Center for Mind Brain Sciences, University of Trento.
Cogn Sci. 2010 Mar;34(2):222-54. doi: 10.1111/j.1551-6709.2009.01068.x. Epub 2009 Sep 30.
Computational models of meaning trained on naturally occurring text successfully model human performance on tasks involving simple similarity measures, but they characterize meaning in terms of undifferentiated bags of words or topical dimensions. This has led some to question their psychological plausibility (Murphy, 2002;Schunn, 1999). We present here a fully automatic method for extracting a structured and comprehensive set of concept descriptions directly from an English part-of-speech-tagged corpus. Concepts are characterized by weighted properties, enriched with concept-property types that approximate classical relations such as hypernymy and function. Our model outperforms comparable algorithms in cognitive tasks pertaining not only to concept-internal structures (discovering properties of concepts, grouping properties by property type) but also to inter-concept relations (clustering into superordinates), suggesting the empirical validity of the property-based approach.

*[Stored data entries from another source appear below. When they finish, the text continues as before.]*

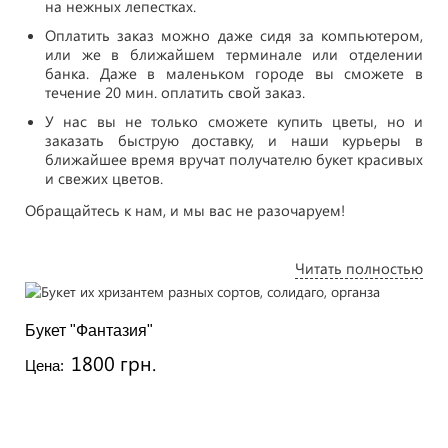
на нежных лепестках.
Оплатить заказ можно даже сидя за компьютером,
или же в ближайшем терминале или отделении
банка. Даже в маленьком городе вы сможете в
течение 20 мин. оплатить свой заказ.
У нас вы не только сможете купить цветы, но и
заказать быструю доставку, и наши курьеры в
ближайшее время вручат получателю букет красивых
и свежих цветов.
Обращайтесь к нам, и мы вас не разочаруем!
Читать полностью
Букет "Фантазия"
1800 грн.
Цена: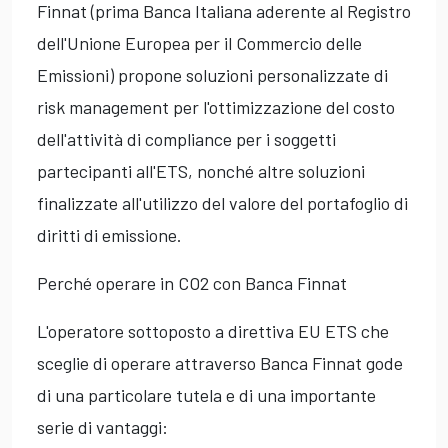
Finnat (prima Banca Italiana aderente al Registro
dell'Unione Europea per il Commercio delle
Emissioni) propone soluzioni personalizzate di
risk management per l'ottimizzazione del costo
dell'attività di compliance per i soggetti
partecipanti all'ETS, nonché altre soluzioni
finalizzate all'utilizzo del valore del portafoglio di
diritti di emissione.
Perché operare in CO2 con Banca Finnat
L'operatore sottoposto a direttiva EU ETS che
sceglie di operare attraverso Banca Finnat gode
di una particolare tutela e di una importante
serie di vantaggi: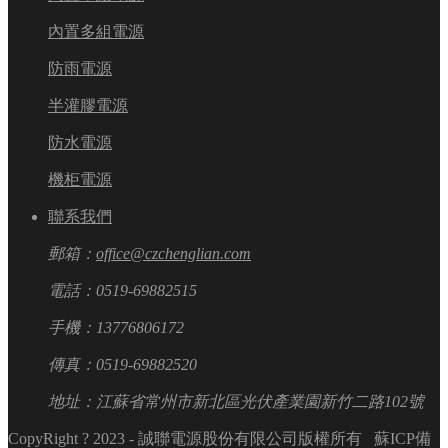
內置多組電源
防雨電源
半灌膠電源
防水電源
機柜電源
聯系我們
郵箱：
office@czchenglian.com
電話：
0519-69882515
手機：
13776806172
傳真：
0519-69882520
地址：
江蘇省常州市新北區光伏產業園新竹二路102號
CopyRight ? 2023 - 誠聯電源股份有限公司版權所有
蘇ICP備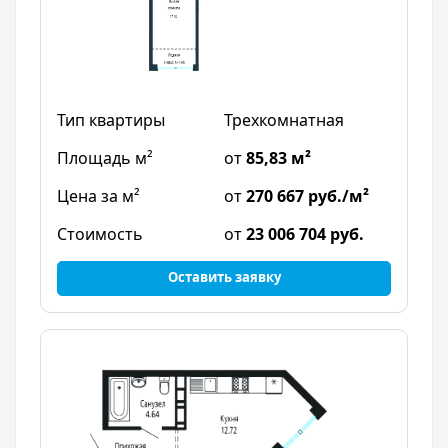
Трехкомнатная
от
85,83 м²
от
270 667 руб./м²
от
23 006 704 руб.
Оставить заявку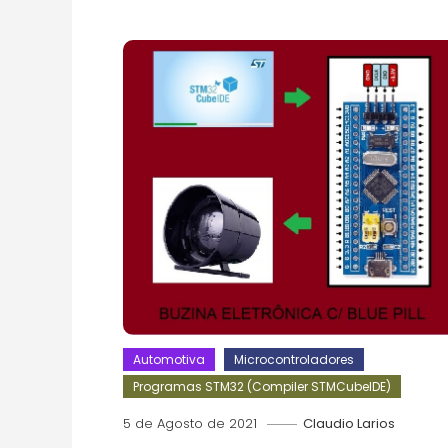
Automotiva
Microcontroladores
Programas STM32 (Compiler STMCubeIDE)
5 de Agosto de 2021
Claudio Larios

基于自然语言文本训练的意义计算模型在涉及简单相似性度量的任务中成功模拟了人类的表现,但它们将意义描述为不分青红皂白的词袋或主题维度。这使得一些人对其心理合理性产生了质疑(Murphy,2002;Schunn,1999)。我们在这里提出了一种从英语词性标注语料库中直接提取结构化和全面的概念描述的全自动方法。概念的特点是具有加权属性,并丰富了概念属性类型,这些类型近似于超类和功能等经典关系。我们的模型在认知任务中的表现优于可比算法,不仅涉及概念内部结构(发现概念的属性,按属性类型对属性进行分组),还涉及概念间关系(聚类为上级概念),这表明基于属性的方法具有经验有效性。